Page MenuHomePhabricator

Investigate recent increase in pageviews in September and October
Closed, ResolvedPublic

Description

In September and October 2019, there was an increase in year-over-year pageviews (Sept 3.1% & Oct 4.9%). We'd like to look into possible reasons for this increase.

Event Timeline

cchen triaged this task as Medium priority.Dec 4 2019, 1:23 PM
cchen edited projects, added Product-Analytics (Kanban); removed Product-Analytics.

Here is a current summary of findings:

  • Platform: there is a YoY increase in pageviews on mobile web (Sept 12.9% and Oct 12.3%), and the YoY decrease in pageviews on desktop is also diminishing compare to previous months (Sept -9.1% and Oct -4.4%).
  • Project: The increase in pageviews was distributed across multiple Wikipedias, mainly form en.wikipedia and es.wikipedia.
  • Country: the YoY increase are mainly from US for both two months.
    Screen Shot 2019-12-04 at 9.19.54 PM.png (1×1 px, 255 KB)
  • Referrers: There was a slightly YoY increase in external search engine (Sept 6% and Oct 2.6%) , and a larger increase in NONE referer class (Sept 6.5% and Oct 19.8%).

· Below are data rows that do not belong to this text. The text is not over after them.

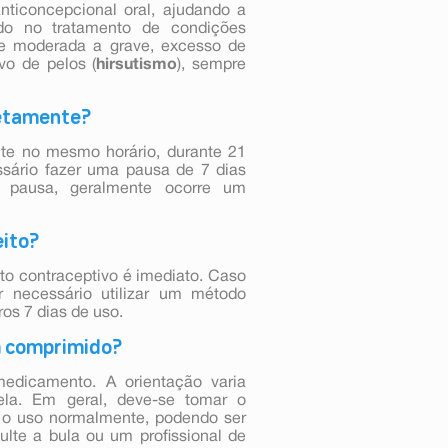
ticoncepcional oral, ajudando a
ado no tratamento de condições
e moderada a grave, excesso de
vo de pelos (
hirsutismo
), sempre
retamente?
nte no mesmo horário, durante 21
ssário fazer uma pausa de 7 dias
a pausa, geralmente ocorre um
eito?
to contraceptivo é imediato. Caso
 necessário utilizar um método
ros 7 dias de uso.
m comprimido?
edicamento. A orientação varia
la. Em geral, deve-se tomar o
 o uso normalmente, podendo ser
ulte a bula ou um profissional de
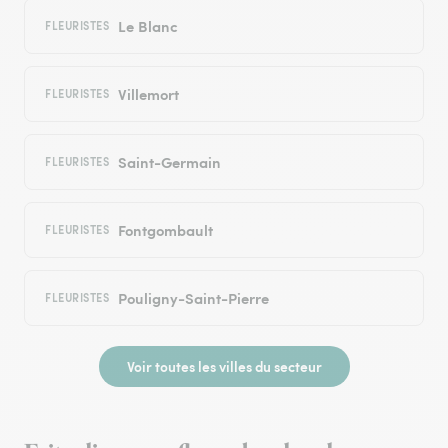
Le Blanc
FLEURISTES
Villemort
FLEURISTES
Saint-Germain
FLEURISTES
Fontgombault
FLEURISTES
Pouligny-Saint-Pierre
FLEURISTES
Voir toutes les villes du secteur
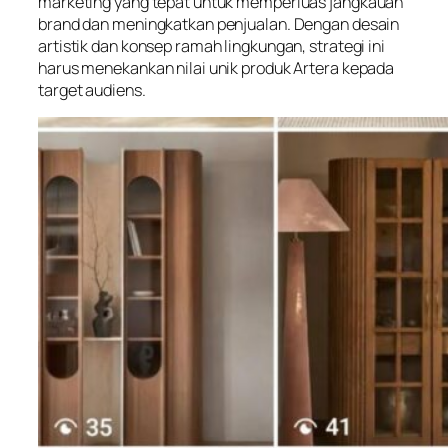
marketing yang tepat untuk memperluas jangkauan
brand dan meningkatkan penjualan. Dengan desain
artistik dan konsep ramah lingkungan, strategi ini
harus menekankan nilai unik produk Artera kepada
target audiens.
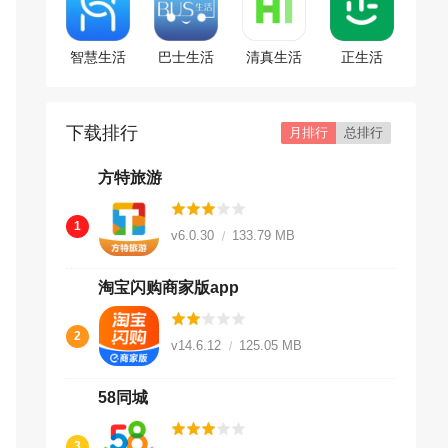
智慧生活
巴士生活
清真生活
正生活
app
下载排行
月排行
总排行
方特旅游
1
v6.0.30
133.79 MB
淘宝闪购商家版app
2
v14.6.12
125.05 MB
58同城
3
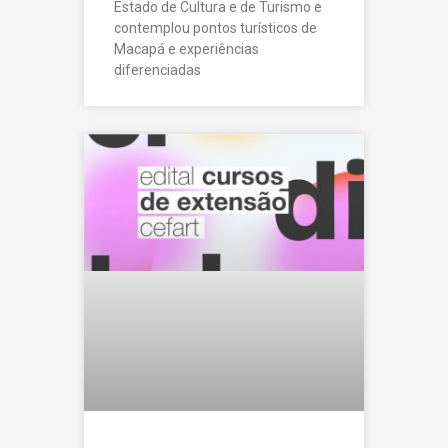
Estado de Cultura e de Turismo e
contemplou pontos turísticos de
Macapá e experiências
diferenciadas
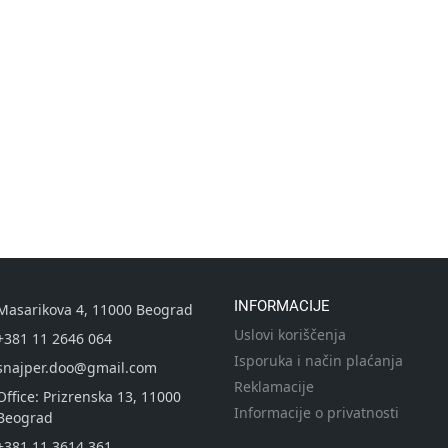
INFORMACIJE
Masarikova 4, 11000 Beograd
Uslovi koriščenja
+381 11 2646 064
Isporuka i način plaćanja
snajper.doo@gmail.com
Reklamacije
Office: Prizrenska 13, 11000
Informacije o privatnosti
Beograd
+381 11 3614 361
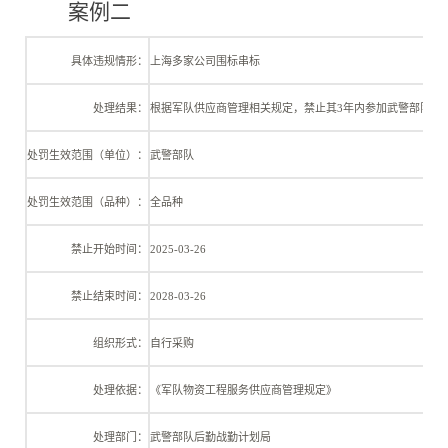
案例二
具体违规情形：
上海多家公司围标串标
处理结果：
根据军队供应商管理相关规定，禁止其
3年内参加武警部队范
处罚生效范围（单位）：
武警部队
处罚生效范围（品种）：
全品种
禁止开始时间：
2025-03-26
禁止结束时间：
2028-03-26
组织形式：
自行采购
处理依据：
《军队物资工程服务供应商管理规定》
处理部门：
武警部队后勤战勤计划局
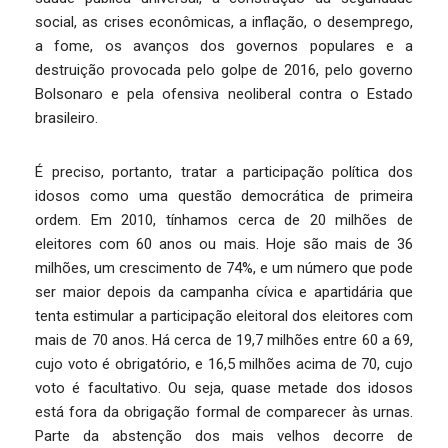
social, as crises econômicas, a inflação, o desemprego,
a fome, os avanços dos governos populares e a
destruição provocada pelo golpe de 2016, pelo governo
Bolsonaro e pela ofensiva neoliberal contra o Estado
brasileiro.
É preciso, portanto, tratar a participação política dos
idosos como uma questão democrática de primeira
ordem. Em 2010, tínhamos cerca de 20 milhões de
eleitores com 60 anos ou mais. Hoje são mais de 36
milhões, um crescimento de 74%, e um número que pode
ser maior depois da campanha cívica e apartidária que
tenta estimular a participação eleitoral dos eleitores com
mais de 70 anos. Há cerca de 19,7 milhões entre 60 a 69,
cujo voto é obrigatório, e 16,5 milhões acima de 70, cujo
voto é facultativo. Ou seja, quase metade dos idosos
está fora da obrigação formal de comparecer às urnas.
Parte da abstenção dos mais velhos decorre de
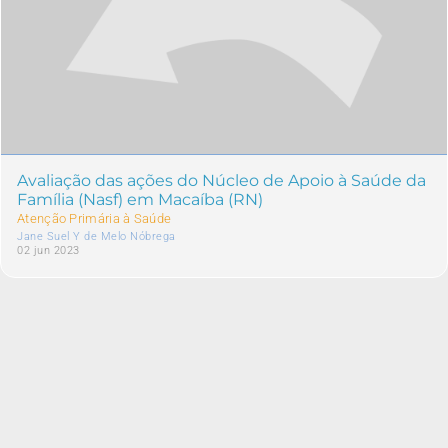
Avaliação das ações do Núcleo de Apoio à Saúde da
Família (Nasf) em Macaíba (RN)
Atenção Primária à Saúde
Jane Suel Y de Melo Nóbrega
02 jun 2023
4267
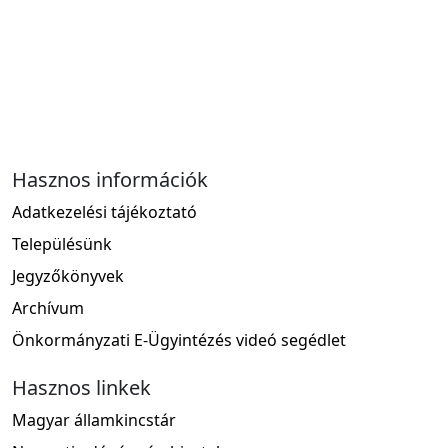
Hasznos információk
Adatkezelési tájékoztató
Településünk
Jegyzőkönyvek
Archívum
Önkormányzati E-Ügyintézés videó segédlet
Hasznos linkek
Magyar államkincstár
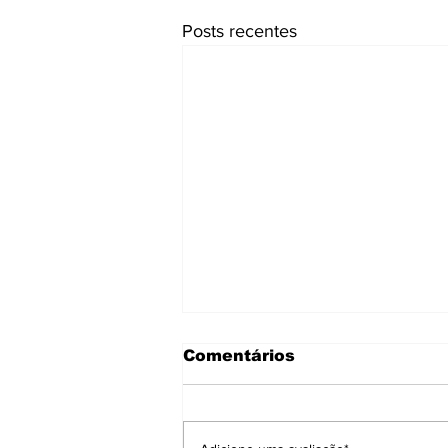
Posts recentes
Comentários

Some further investigation regarding none referers:
    1. Tiktok updated with an integration of direct links to Wiki in later September, which is a direct referral source. But we didn't find any significant increase pageviews that look like brand related.
    2. By looking at ISP data from web request, lots of direct traffic from Google proxies. (likely Google weblight?).
    3. As Nuria and Isaac mentioned in T195880#4429156, Chrome Mobile version 38 which is a Google Weblight Proxy in an older version of Android 4 is also a major culprit of YoY increase in no-referrer traffic.
      Screen Shot 2019-12-05 at 1.48.16 AM.png (1×2 px, 256 KB)
    4. Some pages mostly viewed by direct traffic. e.g. in September, Solar_System with 1,121,740 pageviews and F5_Networks with 816,224 pageviews. in October, IPv4 with 2,317,561 pageviews and Petrodollar_recycling with 1,567,340 pageviews.
  • Comparing refined data vs logs, not finding repeated counts.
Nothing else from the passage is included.